A standby letter of credit, also known as a guaranteed letter of credit, is a letter of credit that is not issued for the purpose of paying off the price of a commodity transaction, but for the purpose of loan financing or guaranteeing debt repayment.
A standby letter of credit is a special form of letter of credit, which is a certificate of the issuing bank’s obligation to the beneficiary. The issuing bank guarantees that if the applicant fails to perform its obligations, the beneficiary can obtain reimbursement from the issuing bank by issuing a bill of exchange to the issuing bank in accordance with the provisions of the standby letter of credit and attaching a statement or certificate that the applicant has not performed its obligations. Standby letters of credit are only subject to some of the provisions of UCP600. Standby letters of credit have the following properties.
(1) Irreversibility. Unless otherwise provided in the standby letter of credit or with the consent of the other party, the issuer shall not modify or revoke its obligations under the standby letter of credit.
(2) Independence. The performance of the issuer’s obligations under a standby letter of credit does not depend on: ① the issuer’s right and ability to obtain reimbursement from the applicant; ② the beneficiary’s right to obtain payment from the applicant; ③ the reference in the standby letter to any reimbursement agreement or underlying transaction; ④ the issuer’s knowledge of the performance or default of any reimbursement agreement or underlying transaction.
(3) Documentary nature. The issuer’s obligations depend on the presentation of documents and the superficial examination of the requested documents.
(4) Mandatory nature. A standby letter of credit is binding upon its issuance, and is mandatory for the issuing bank regardless of whether the applicant authorizes the issuance, whether the issuer collects fees, or whether the beneficiary receives or takes action in reliance on the standby letter of credit or amendments.

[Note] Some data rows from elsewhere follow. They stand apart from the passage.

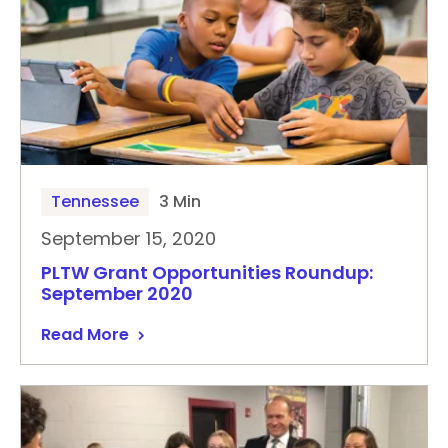
Tennessee
3 Min
September 15, 2020
PLTW Grant Opportunities Roundup:
September 2020
Read More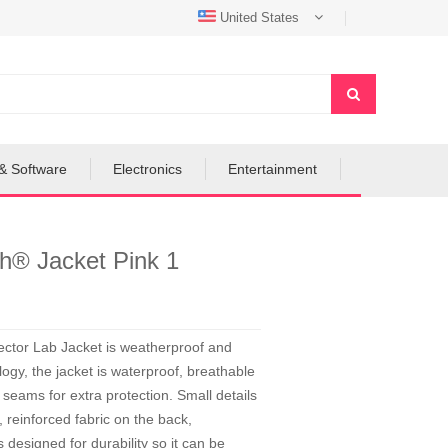
United States
& Software
Electronics
Entertainment
ch® Jacket Pink 1
 Sector Lab Jacket is weatherproof and
ogy, the jacket is waterproof, breathable
seams for extra protection. Small details
, reinforced fabric on the back,
s designed for durability so it can be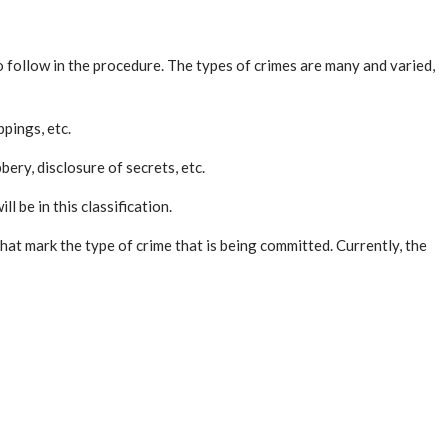
to follow in the procedure. The types of crimes are many and varied,
ppings, etc.
bery, disclosure of secrets, etc.
l be in this classification.
hat mark the type of crime that is being committed. Currently, the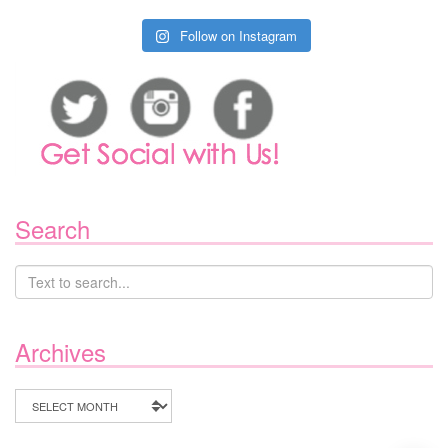
Follow on Instagram
Search
Archives
Archives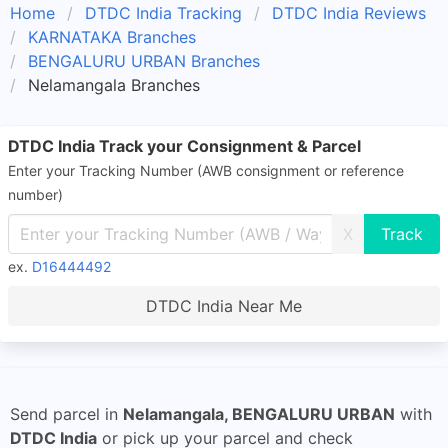
Home
DTDC India Tracking
DTDC India Reviews
KARNATAKA Branches
BENGALURU URBAN Branches
Nelamangala Branches
DTDC India Track your Consignment & Parcel
Enter your Tracking Number (AWB consignment or reference
number)
X
ex.
D16444492
DTDC India Near Me
Send parcel in
Nelamangala, BENGALURU URBAN
with
DTDC India
or pick up your parcel and check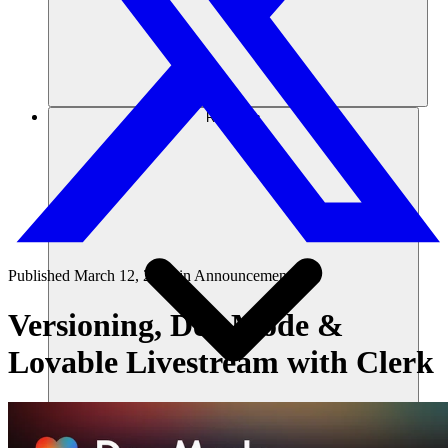
Recursos
Published
March 12, 2025
in
Announcements
Versioning, Dev Mode &
Lovable Livestream with Clerk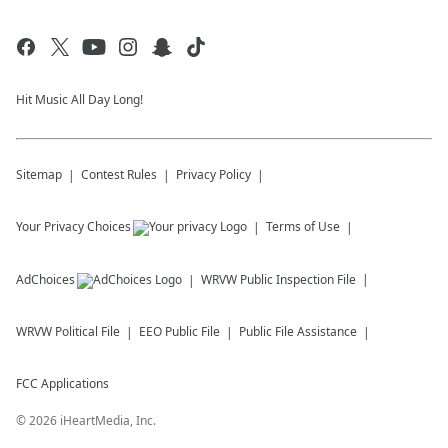
Hit Music All Day Long!
Sitemap
Contest Rules
Privacy Policy
Your Privacy Choices
Terms of Use
AdChoices
WRVW
Public Inspection File
WRVW
Political File
EEO Public File
Public File Assistance
FCC Applications
©
2026
iHeartMedia, Inc.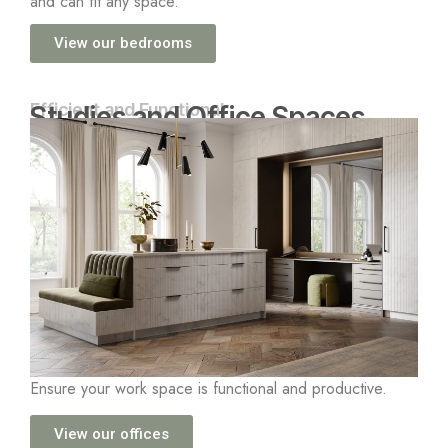
and can fit any space.
View our bedrooms
Efficient and Functional
Studies and Office Spaces
Ensure your work space is functional and productive.
View our offices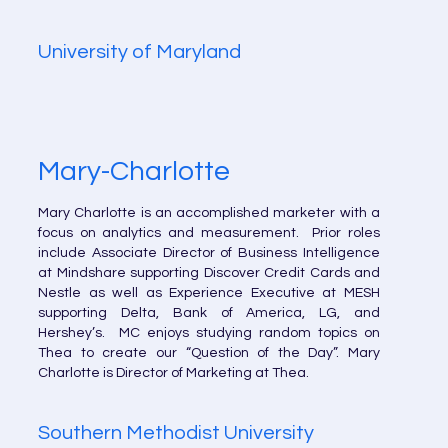
University of Maryland
Mary-Charlotte
Mary Charlotte is an accomplished marketer with a
focus on analytics and measurement. Prior roles
include Associate Director of Business Intelligence
at Mindshare supporting Discover Credit Cards and
Nestle as well as Experience Executive at MESH
supporting Delta, Bank of America, LG, and
Hershey’s. MC enjoys studying random topics on
Thea to create our “Question of the Day”. Mary
Charlotte is Director of Marketing at Thea.
Southern Methodist University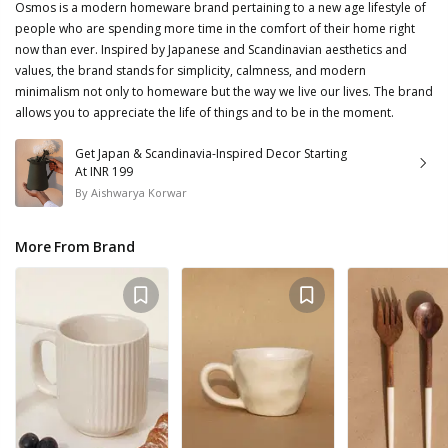
Osmos is a modern homeware brand pertaining to a new age lifestyle of
people who are spending more time in the comfort of their home right
now than ever. Inspired by Japanese and Scandinavian aesthetics and
values, the brand stands for simplicity, calmness, and modern
minimalism not only to homeware but the way we live our lives. The brand
allows you to appreciate the life of things and to be in the moment.
Get Japan & Scandinavia-Inspired Decor Starting
At INR 199
By
Aishwarya Korwar
More From Brand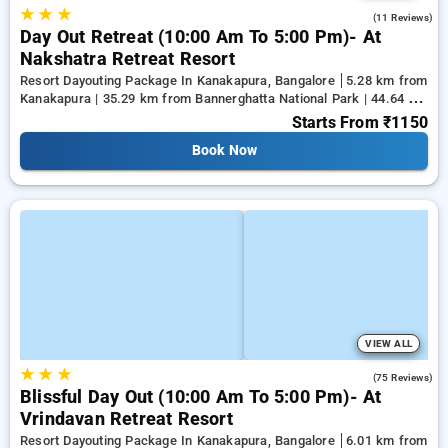
★
★
★
4.5
(11 Reviews)
Day Out Retreat (10:00 Am To 5:00 Pm)- At
Nakshatra Retreat Resort
Resort Dayouting Package In Kanakapura, Bangalore
5.28 km from
Kanakapura | 35.29 km from Bannerghatta National Park | 44.64 km
from Tejaswini Nagar
Starts From
₹1150
Book Now
VIEW ALL
★
★
★
4.6
(75 Reviews)
Blissful Day Out (10:00 Am To 5:00 Pm)- At
Vrindavan Retreat Resort
Resort Dayouting Package In Kanakapura, Bangalore
6.01 km from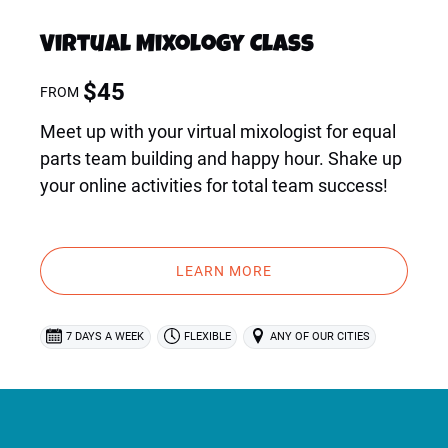
Virtual Mixology Class
$
45
FROM
Meet up with your virtual mixologist for equal
parts team building and happy hour. Shake up
your online activities for total team success!
LEARN MORE
7 DAYS A WEEK
FLEXIBLE
ANY OF OUR CITIES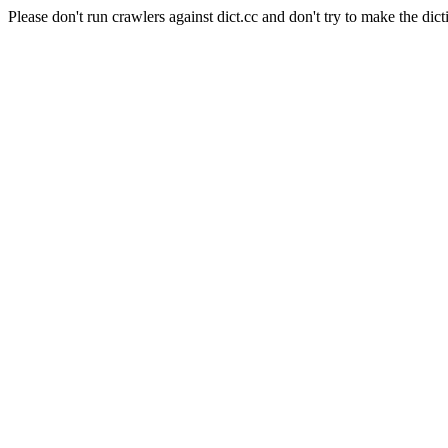
Please don't run crawlers against dict.cc and don't try to make the dict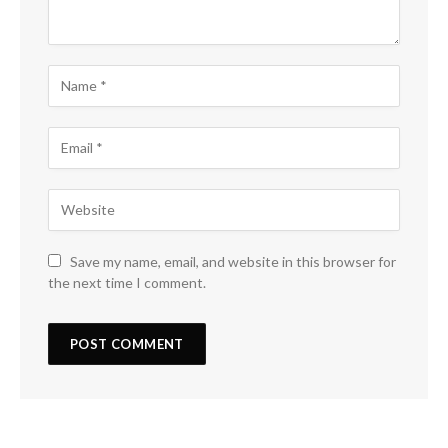
Save my name, email, and website in this browser for
the next time I comment.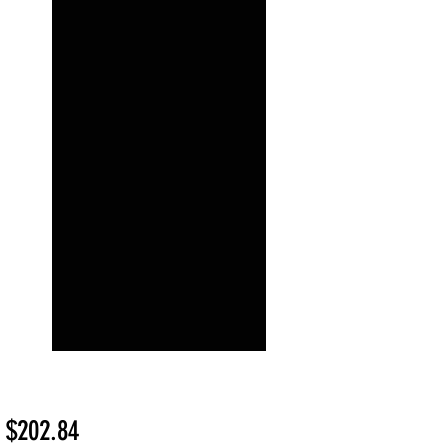
Sale
m
$202.84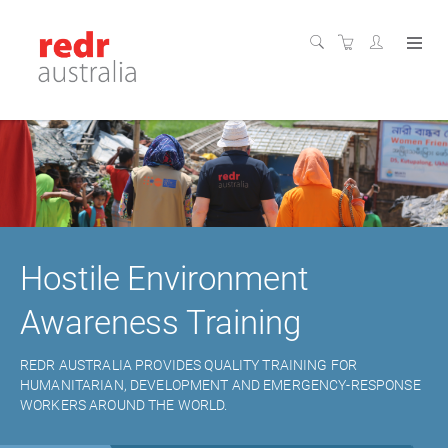
Hostile Environment
Awareness Training
REDR AUSTRALIA PROVIDES QUALITY TRAINING FOR
HUMANITARIAN, DEVELOPMENT AND EMERGENCY-RESPONSE
WORKERS AROUND THE WORLD.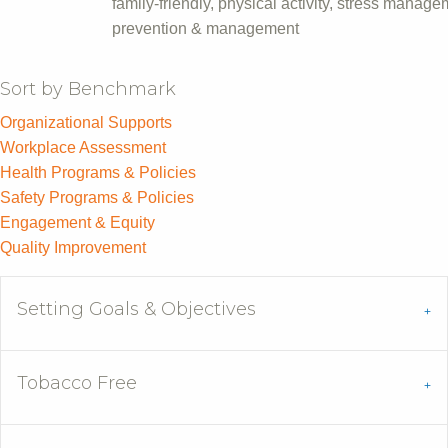
family-friendly, physical activity, stress manag
prevention & management
Sort by Benchmark
Organizational Supports
Workplace Assessment
Health Programs & Policies
Safety Programs & Policies
Engagement & Equity
Quality Improvement
Setting Goals & Objectives
Tobacco Free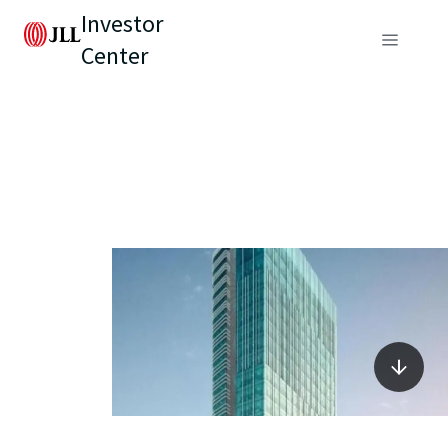
Investor
Center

The differences between a standby letter of credit and a general letter of credit are: ① The issuing bank of a general commercial letter of credit will only pay the amount under the letter of credit when the beneficiary submits relevant documents to prove that it has fulfilled the obligations of the underlying transaction; the issuing bank of a standby letter of credit will only pay the amount under the letter of credit when the beneficiary provides documents to prove that the debtor has not fulfilled the obligations of the underlying transaction. ② The issuing bank of a general commercial letter of credit is willing to pay the bills and documents issued by the beneficiary in accordance with the provisions of the letter of credit, because this shows that the underlying transaction relationship between the buyer and the seller is proceeding normally; the issuing bank of a standby letter of credit does not want to pay the bills and documents issued by the beneficiary in accordance with the provisions of the letter of credit, because this shows that there is a problem in the transaction between the buyer and the seller. ③ A general commercial letter of credit always has the importer of the goods as the applicant and the exporter as the beneficiary, while the applicant and beneficiary of a standby letter of credit can be either the importer or the exporter.